──────── DATA SECTION

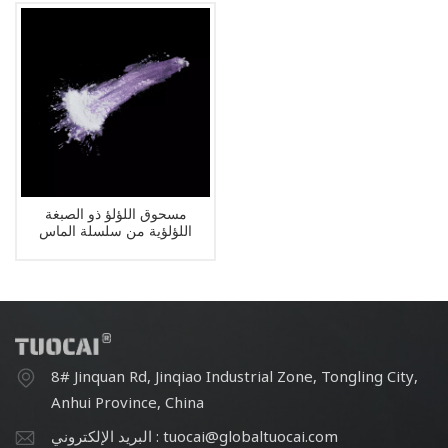
مسحوق اللؤلؤ ذو الصبغة
اللؤلؤية من سلسلة الماس
8# Jinquan Rd, Jinqiao Industrial Zone, Tongling City,
Anhui Province, China
البريد الإلكتروني : tuocai@globaltuocai.com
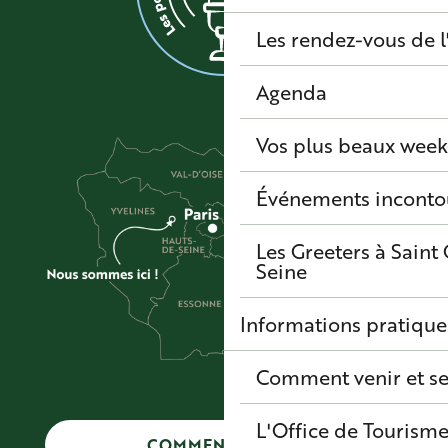
Les rendez-vous de l
Agenda
Vos plus beaux wee
Événements inconto
Les Greeters à Sain
Seine
Informations pratique
Comment venir et se
L'Office de Tourisme
COMMENT VENIR ?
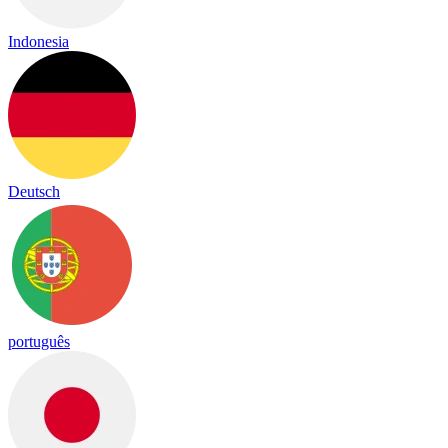
Indonesia
Deutsch
português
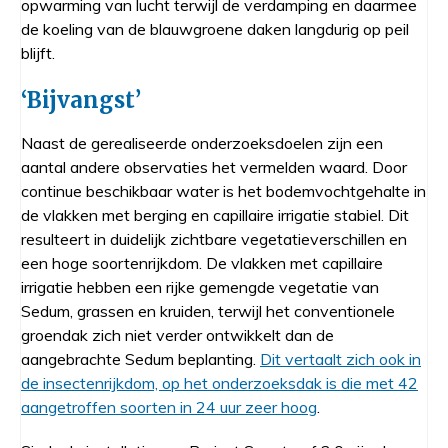
opwarming van lucht terwijl de verdamping en daarmee
de koeling van de blauwgroene daken langdurig op peil
blijft.
‘Bijvangst’
Naast de gerealiseerde onderzoeksdoelen zijn een
aantal andere observaties het vermelden waard. Door
continue beschikbaar water is het bodemvochtgehalte in
de vlakken met berging en capillaire irrigatie stabiel. Dit
resulteert in duidelijk zichtbare vegetatieverschillen en
een hoge soortenrijkdom. De vlakken met capillaire
irrigatie hebben een rijke gemengde vegetatie van
Sedum, grassen en kruiden, terwijl het conventionele
groendak zich niet verder ontwikkelt dan de
aangebrachte Sedum beplanting.
Dit vertaalt zich ook in
de insectenrijkdom, op het onderzoeksdak is die met 42
aangetroffen soorten in 24 uur zeer hoog
.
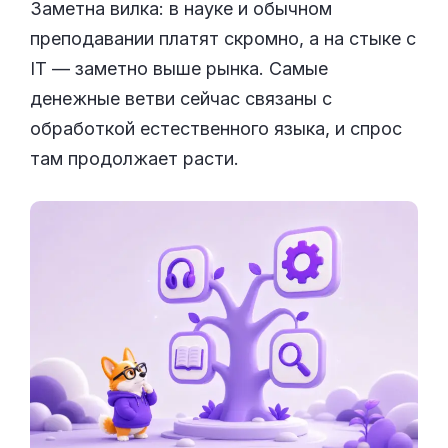
Заметна вилка: в науке и обычном
преподавании платят скромно, а на стыке с
IT — заметно выше рынка. Самые
денежные ветви сейчас связаны с
обработкой естественного языка, и спрос
там продолжает расти.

────────────────

## ASSIGNMENT:
Please find the lines in the data that contain the word "irrigatie" and copy them.

## SOLUTION TO THIS EXERCISE:
de vlakken met berging en capillaire irrigatie stabiel. Dit
irrigatie hebben een rijke gemengde vegetatie van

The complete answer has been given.